31. Subquery in Where Clause
The main use cases for subqueries in the where
clause are in conjunction with the in and exists operators. Each of these operators requires a subquery to follow:
in
requires a subquery that returns a single column that is interpreted by your database as a list of individual values.exists
requires a subquery that selects any value and returns either true or false based on the presence/absence of any value in the subquery.
A Subtle Difference
There is a distinction between the way that these two operators exist that I have not yet made explicit. The in
operator requires the subquery to be executed only once. The entire subquery is executed once, generating a list of values that is more-or-less "plugged in" to your query directly. Let's look at this query for example:
select
account_id
,transaction_date
,amount
from transactions
where account_id in (
select
account_id
from addresses
where state = 'MO'
)
Here, we are getting some transaction data for people who live in the state of Missouri. The subquery is executed exactly one time because the list of account_id
values in Missouri is not at all dependent on the outer query. That list will always be the same, regardless of which row in the transactions
table the outer query is currently examining. It just builds a list, that's it.

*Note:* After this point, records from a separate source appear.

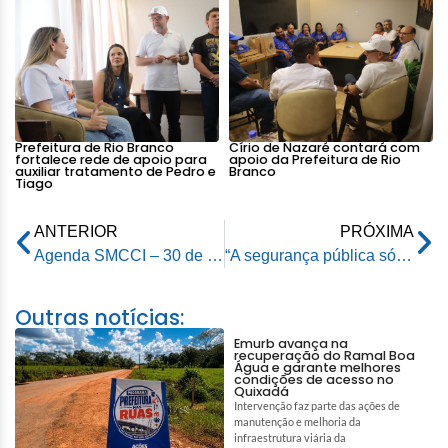
Prefeitura de Rio Branco
Círio de Nazaré contará com
fortalece rede de apoio para
apoio da Prefeitura de Rio
auxiliar tratamento de Pedro e
Branco
Tiago
ANTERIOR
PRÓXIMA
Agenda SMCCI – 30 de junho de 2026
“A segurança pública só dá certo quando é feita em conjunto”, destaca prefeito durante apresentação dos resultados do Rio Branco Mais Segura
Outras notícias:
Emurb avança na
recuperação do Ramal Boa
Água e garante melhores
condições de acesso no
Quixadá
Intervenção faz parte das ações de
manutenção e melhoria da
infraestrutura viária da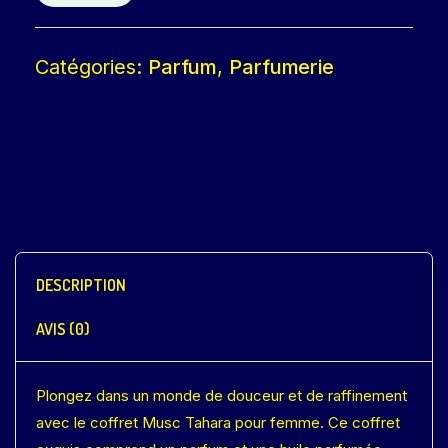
Catégories:
Parfum
,
Parfumerie
DESCRIPTION
AVIS (0)
Plongez dans un monde de douceur et de raffinement
avec le coffret Musc Tahara pour femme. Ce coffret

Now let's consider an example with exists
:
select
a.account_id
,a.first_name
,a.last_name
from accounts as a
where exists (
select 'X'
from transactions as t
where t.account_id = a.account_id
and t.amount >= 100
)
This query builds a list of IDs and names for donors who have ever made a gift of $100 or more. However, notice that in our exists
subquery, we are referencing a table from our outer query in the where
clause: where t.account_id = a.account_id
. This feature makes this a correlated subquery, meaning a subquery that depends on the outer query to execute. You could not execute this subquery alone as there is no a
table defined in its from
clause. As such, this subquery executes one time for every row in the accounts
table. It has to check for each record in accounts
table if something exists
in the transactions
table.
There are times when either in
or exists
can be used. Depending on the particulars of your database and your data structure, it may be preferable to use one approach or the other for performance reasons. Understanding the difference in how these two queries are executed will help you choose the right tool for the job.
Exercise 1: Subquery
Major gifts needs a list of donors who have ever given a gift of $5,000 or more. Output should include:
- Donor ID
- First Name
- Last Name
- Street Address
- City
- State
- Zip Code
- Email (if available)
Write an SQL query using a subquery to generate this list.
Exercise 2: Advanced
Major gifts has come back to you with a revised request. Instead of building a list of donors who have ever given a single gift of at least $5,000, they want a list of all donors who have ever cumulatively given $5,000 or more. Rewrite your query from Exercise 1 to produce this list.
Scalar Subqueries
The third type of subquery you can use in the where
clause is called a scalar subquery. These subqueries can be either correlated or uncorrelated, meaning you can construct them to execute once per row in the outer table (like exists
) or only once for the entire query (like in
). Because correlated scalar subqueries frequently come with performance downsides, I will only be reviewing uncorrelated scalar subqueries in this course.
Scalar subqueries return exactly one value – a single column and a single row. They are most often used to either retrieve or calculate a value from somewhere else in the database and use that value in a comparison in your query. Let's look at an example. In the query below, we are using a scalar subquery to get the overall average gift amount from our transactions
table and using it to find gifts that are above average:
select
t.account_id
,t.amount
from transactions as t
where t.amount > (select avg(amount) from transactions)
Here, our subquery returns exactly one value: the average amount from the transactions table. This is an uncorrelated query since it makes no reference to and does not depend on the outer query – you could execute the query as a standalone query and it would work just fine. It will return a single number which will be "plugged in" to our query, just like we saw with in
.
In practice, you probably will not have much use for this type of subquery. But in the few cases where it's useful, it can be very useful.
Exercise 3: Scalar Subquery
Direct Marketing is looking to understand which of their campaigns have high volume. They would like you to generate a list of all source_code
values in the database where the quantity is above average. Output should include:
- Source Code
- Quantity
Write an SQL query using a scalar subquery to generate this list.